◆ ASSIGNED TASK ◆
Go through the listing and set it down exactly, leaving out its pictures.

◆ PROVIDED DATA ◆
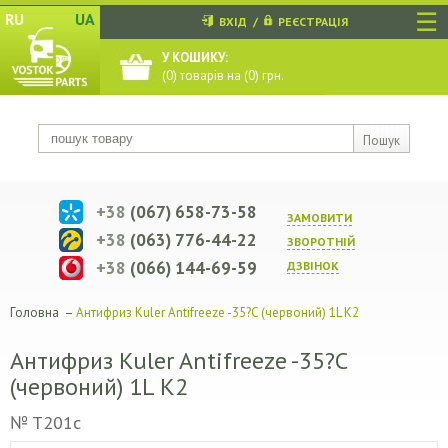
☰
RU
UA
ВХІД
/
РЕЄСТРАЦІЯ
У КОШИКУ:
(
0
) товарів на (
0
) грн.
Пошук
+38
(067) 658-73-58
ЗАМОВИТИ
+38
(063) 776-44-22
ЗВОРОТНIЙ
+38
(066) 144-69-59
ДЗВIНОК
Головна
–
Антифриз Kuler Antifreeze -35?C (червоний) 1L K2
Антифриз Kuler Antifreeze -35?C
(червоний) 1L K2
№ T201c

◆ FINISHED EXERCISE ◆
☰
RU
UA
ВХІД
/
РЕЄСТРАЦІЯ
У КОШИКУ:
(
0
) товарів на (
0
) грн.
Пошук
+38
(067) 658-73-58
ЗАМОВИТИ
+38
(063) 776-44-22
ЗВОРОТНIЙ
+38
(066) 144-69-59
ДЗВIНОК
Головна
–
Антифриз Kuler Antifreeze -35?C (червоний) 1L K2
Антифриз Kuler Antifreeze -35?C
(червоний) 1L K2
№ T201c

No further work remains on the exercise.